# taz.de -- Debütroman „Taxi“ von Cemile Sahin: Raffinierte Metafiktion
       
       > Cemile Sahin erzählt in „Taxi“ von einer Frau, die ihren Sohn im Krieg
       > verloren hat und sich eine neue Wirklichkeit bastelt. Ein starkes Debüt.
       
 (IMG) Bild: Sie erzählt über's Erzählen: Cemile Sahin
       
       Man könnte es eine besonders ausgeprägte Form von Eskapismus nennen, die
       die Protagonistin in Cemile Sahins Roman „Taxi“ entwickelt hat.
       
       Rosa Kaplan, eine Frau Anfang 60, hat ihren Sohn Polat im Krieg verloren.
       „Verloren“ ist hier wörtlich zu nehmen, denn ganz genau weiß man nicht, was
       mit ihm an der Grenze zur Kaukasusregion geschehen ist; nur so viel, dass
       er „nach einer Bombenexplosion, die sich gegen 5:30 Uhr am Morgen des
       01.01.2007 ereignete, nicht wiederzufinden“ war. Polat Kaplan gilt
       daraufhin zunächst als vermisst, später erklärt man ihn für tot.
       
       Rosa Kaplan ist nicht bereit diese Wahrheit zu akzeptieren.

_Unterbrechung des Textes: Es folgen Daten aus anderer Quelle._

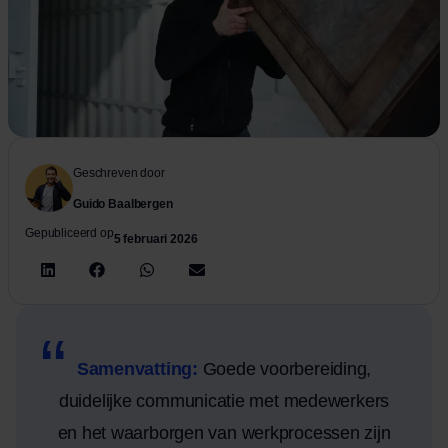
Geschreven door
Guido Baalbergen
Gepubliceerd op
5 februari 2026
Samenvatting:
Goede voorbereiding,
duidelijke communicatie met medewerkers
en het waarborgen van werkprocessen zijn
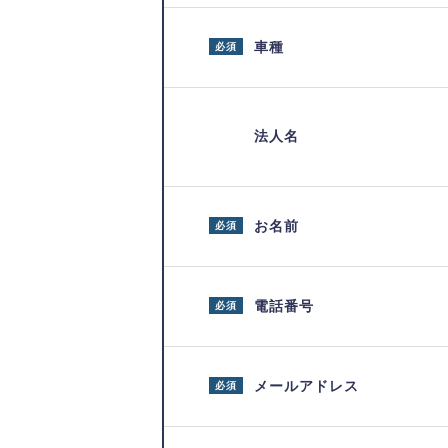
車種
必須
法人名
お名前
必須
電話番号
必須
メールアドレス
必須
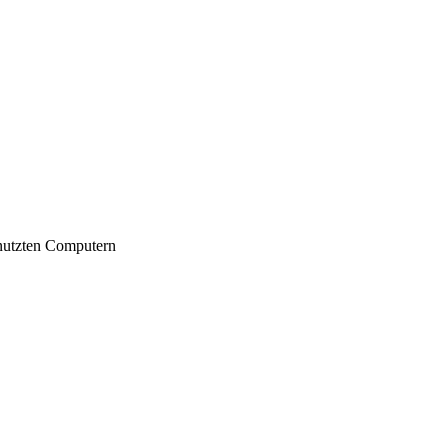
nutzten Computern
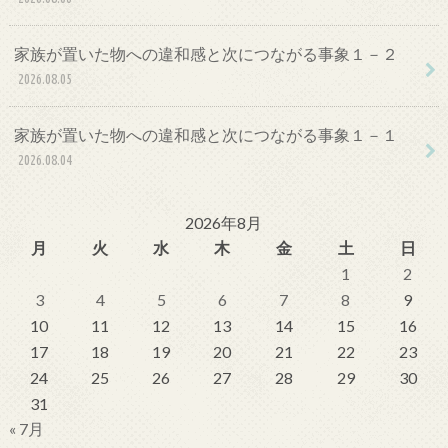
家族が置いた物への違和感と次につながる事象１－２
2026.08.05
家族が置いた物への違和感と次につながる事象１－１
2026.08.04
2026年8月
月
火
水
木
金
土
日
1
2
3
4
5
6
7
8
9
10
11
12
13
14
15
16
17
18
19
20
21
22
23
24
25
26
27
28
29
30
31
« 7月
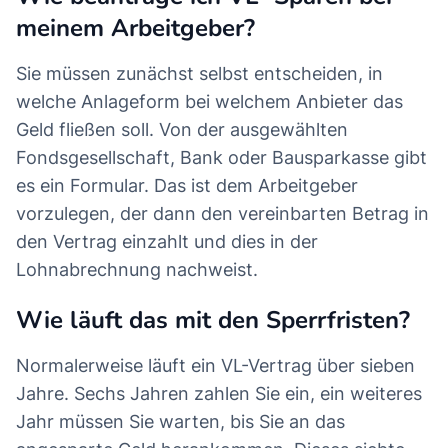
meinem Arbeitgeber?
Sie müssen zunächst selbst entscheiden, in
welche Anlageform bei welchem Anbieter das
Geld fließen soll. Von der ausgewählten
Fondsgesellschaft, Bank oder Bausparkasse gibt
es ein Formular. Das ist dem Arbeitgeber
vorzulegen, der dann den vereinbarten Betrag in
den Vertrag einzahlt und dies in der
Lohnabrechnung nachweist.
Wie läuft das mit den Sperrfristen?
Normalerweise läuft ein VL-Vertrag über sieben
Jahre. Sechs Jahren zahlen Sie ein, ein weiteres
Jahr müssen Sie warten, bis Sie an das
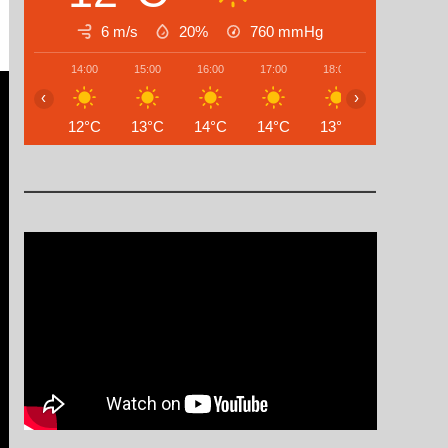
6 m/s
20%
760
mmHg
14:00
15:00
16:00
17:00
18:00
19:00
‹
›
12°C
13°C
14°C
14°C
13°C
11°C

Sie schreibt
       sich ein Skript nach dem Vorbild amerikanischer [1][Netflix-Serien]. Ihr
       Drehbuch sieht vor, dass ihr Sohn zu ihr zurückkehrt, aufgrund eines
       Kriegstraumas aber eine Amnesie erlitten hat.
       
       Sie braucht nur noch einen Darsteller für den Heimkehrer, und so castet sie
       den Ich-Erzähler von der Straße weg: einen Mann Mitte dreißig, der ihrem
       echten Sohn ähnlich sieht und der seine eigene komplizierte Vorgeschichte
       hat. Aus dessen Sicht wird die Serie nun erzählt, zwei Staffeln lang, eine
       mit acht, eine mit vier Folgen.
       
       ## Making-of einer US-Serie
       
       Der Debütroman Cemile Sahins gehört nicht allein wegen dieses
       Formexperiments zu den Entdeckungen dieser Saison, sondern er überzeugt
       auch im Sound, ist rasant und rough erzählt. Sahin, die 1990 in Wiesbaden
       geboren ist und aus einer kurdischen Familie stammt, hat in London und
       Berlin (wo sie heute auch lebt) bildende Kunst studiert, sie arbeitet als
       Schriftstellerin und Künstlerin, seit Kurzem ist sie auch taz-Kolumnistin.
       
       Wie Geschichten gemacht und erzählt werden, das ist nicht nur in diesem
       Roman ihr Thema, auch in der Arbeit „Center Shift“, die aktuell in der
       Galerie für Zeitgenössische Kunst Leipzig zu sehen ist, beschäftigt sie
       dieses Sujet.
       
       In „Taxi“ wird das Making-of einer US-Serie einfach Teil der Erzählung. Als
       Leser hat man ständig das Gefühl, man nehme an der Entstehung einer
       Improv-Serie teil, die Rosa und ihr Sohn-Darsteller nach und nach
       entwickeln.
       
       Denn in der Roman-Realität müssen sie auf die Abweichungen vom Drehbuch
       reagieren, und der Ich-Erzähler muss seine Rolle erst mal lernen. Auch er
       kann sich seiner Geschichte nicht sicher sein: „Wie notwendig ist eine
       Geschichte, bis sie eine echte Geschichte wird? Zu welchen Mitteln greift
       sie. Junge, es ist nicht so, wie es aussieht“ (kursiv im Original).
       
       Aus einem eigentlich schweren Thema wird bei Sahin absurdes Theater, auf
       sehr hohem Niveau. Erst bricht Rosa ihrem Neu-Sohn die Nase, damit er
       seinem Vorbild noch etwas ähnlicher wird, dann wird eine Willkommensparty
       mit bunten Luftballons und Girlanden für ihn gegeben, bei der die Nachbarn
       Frau Batic, Zoran und Zana zu Besuch sind und bei der plötzlich die
       einstige Freundin des echten Polat, Esra, sowie deren Mutter, Esma,
       auftauchen.
       
       ## Zu Besuch auf der Psycho-Party
       
       Diese Szene wird nun fast in Kammerspiel-Manier aus der Perspektive Polats
       erzählt: „Aber mich trifft der Blitz und ich sage: Esra!, weil sie im
       Türrahmen steht, sich versteckt, und an den Rahmen krallt. Als sie mich
       sieht, sackt sie zu Boden und drückt sich mit dem Rücken gegen die Wand.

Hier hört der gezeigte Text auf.